When working with the pypi command line tooling you should create a ~/.pyirc file with your account details, for example:
[distutils]
index-servers=
pypi
testpypi
[testpypi]
repository = https://testpypi.python.org/pypi
username = {your pipy account}
password = {your password}
[pypi]
username = {your pipy account}
The command to push a release is as follows.
python setup.py sdist upload
If you wish to test releases and not pollute our pypi production release train and numbering, please use the '-r' option to specify the test pypi repository. pypi releases are idempotent.
To run the unit and regression tests, run
python $(which nosetests) --processes=8 --process-timeout=600
Note that simply running nosetests tends to not use virtualenv
correctly. If you have application credentials configured to work with
distributed queues and cloud workers, those will be tested as well.

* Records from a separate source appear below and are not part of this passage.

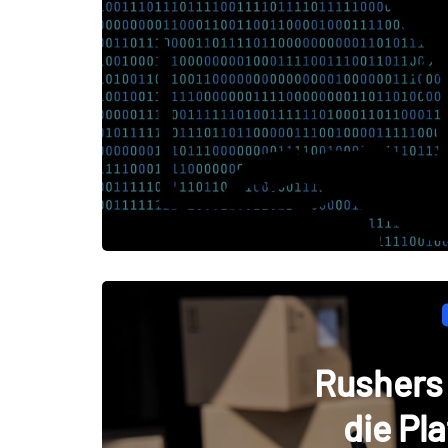
Rushers 
die Pla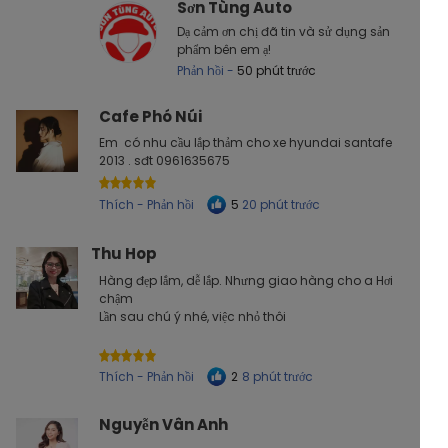
Sơn Tùng Auto
Dạ cảm ơn chị đã tin và sử dụng sản
phẩm bên em ạ!
Phản hồi -
50 phút trước
Cafe Phó Núi
Em có nhu cầu lắp thảm cho xe hyundai santafe
2013 . sđt 0961635675
Thích - Phản hồi 20 phút trước
5
Thu Hop
Hàng đẹp lắm, dễ lắp. Nhưng giao hàng cho a Hơi
chậm
Lần sau chú ý nhé, việc nhỏ thôi
Thích - Phản hồi 8 phút trước
2
Nguyễn Vân Anh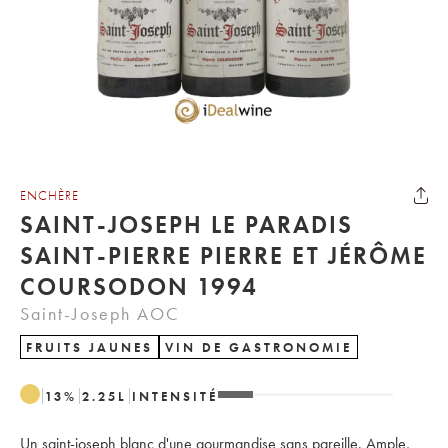
ENCHÈRE
SAINT-JOSEPH LE PARADIS
SAINT-PIERRE PIERRE ET JÉRÔME
COURSODON 1994
Saint-Joseph AOC
FRUITS JAUNES
VIN DE GASTRONOMIE
13
%
2.25
L
INTENSITÉ
Un saint-joseph blanc d'une gourmandise sans pareille. Ample,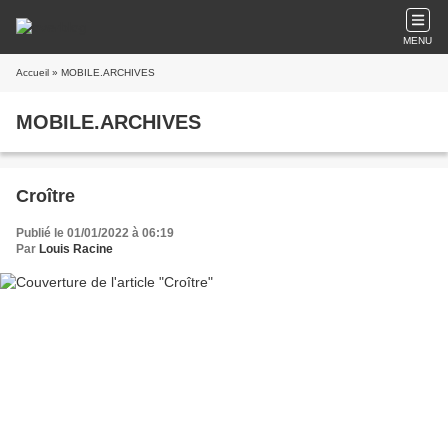
MENU
Accueil
» MOBILE.ARCHIVES
MOBILE.ARCHIVES
Croître
Publié le 01/01/2022 à 06:19
Par
Louis Racine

Otherwise, respective tests will be skipped. The total test runtime,
when run in parallel as in the command above, should be no more than 10
minutes. Most of the tests are I/O limited, so parallel execution speeds
up things quite a bit. The longest test is the gpu cloud worker test in
EC2 cloud (takes about 500 seconds due to installation of the drivers /
CUDA on the EC2 instance).
Both studio ui and studio runner use the same authentication tokens for a database backend. The tokens are valid for one hour, but if Studio is running, it renews the tokens automatically.

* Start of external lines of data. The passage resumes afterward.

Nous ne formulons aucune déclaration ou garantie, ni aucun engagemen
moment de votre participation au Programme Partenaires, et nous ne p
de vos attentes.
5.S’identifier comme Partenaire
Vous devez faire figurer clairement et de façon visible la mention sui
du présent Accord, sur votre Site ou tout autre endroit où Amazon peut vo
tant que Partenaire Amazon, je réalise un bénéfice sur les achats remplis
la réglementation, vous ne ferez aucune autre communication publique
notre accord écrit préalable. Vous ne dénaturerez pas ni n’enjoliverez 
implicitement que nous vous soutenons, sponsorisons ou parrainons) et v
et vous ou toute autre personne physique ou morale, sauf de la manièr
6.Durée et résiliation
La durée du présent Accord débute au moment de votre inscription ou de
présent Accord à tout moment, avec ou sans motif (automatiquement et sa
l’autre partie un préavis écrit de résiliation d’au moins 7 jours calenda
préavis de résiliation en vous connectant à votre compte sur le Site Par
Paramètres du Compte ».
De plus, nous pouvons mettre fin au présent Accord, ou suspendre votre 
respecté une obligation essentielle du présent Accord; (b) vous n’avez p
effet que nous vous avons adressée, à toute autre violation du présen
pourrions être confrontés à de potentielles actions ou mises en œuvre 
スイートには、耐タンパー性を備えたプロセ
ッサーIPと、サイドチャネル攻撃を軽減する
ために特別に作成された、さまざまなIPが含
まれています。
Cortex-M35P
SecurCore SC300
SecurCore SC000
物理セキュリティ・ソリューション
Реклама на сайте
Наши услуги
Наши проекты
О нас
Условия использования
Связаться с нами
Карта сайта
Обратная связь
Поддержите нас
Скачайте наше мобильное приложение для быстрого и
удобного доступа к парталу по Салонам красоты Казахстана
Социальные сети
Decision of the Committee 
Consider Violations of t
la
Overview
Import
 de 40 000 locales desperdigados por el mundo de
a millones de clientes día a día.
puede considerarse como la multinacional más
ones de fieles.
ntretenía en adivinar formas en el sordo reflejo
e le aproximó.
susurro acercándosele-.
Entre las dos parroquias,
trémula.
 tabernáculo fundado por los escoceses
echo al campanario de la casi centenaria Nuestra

Note that refresh tokens do not expire; this means you can use these tokens on multiple machines, e.g. when you want to use a Google account authentication on a remote server but don't want to open extra ports. Simply copy the contents of ~/.studioml/keys folder to the desired machine.
Currently Studio supports 2 methods of authentication: email & password and using a Google account. To use studio runner and studio ui in guest mode, in studio/default_config.yaml, uncomment "guest: true" under the database section.
Alternatively, you can set up your own database and configure Studio to use it. See setting up database. This is a preferred option if you want to keep your models and artifacts private.
If you have an email & password account set up, you can use this method. In default_config.yaml, uncomment "use_email_auth: true" under the database section. If the token is not found or expired when you run studio ui / studio runner, you will be asked for your email and password for authentication. Note that the password is NOT stored on your computer (but tokens are), so you will be asked for your password after an hour of inactivity.
If you don't have an email & password account set up, don't despair! Any user with a Google account can use Studio as a first-class citizen. If a token is not found when you run studio, the Web UI will redirect you to the Google account authentication app where you will be issued a new authentication token.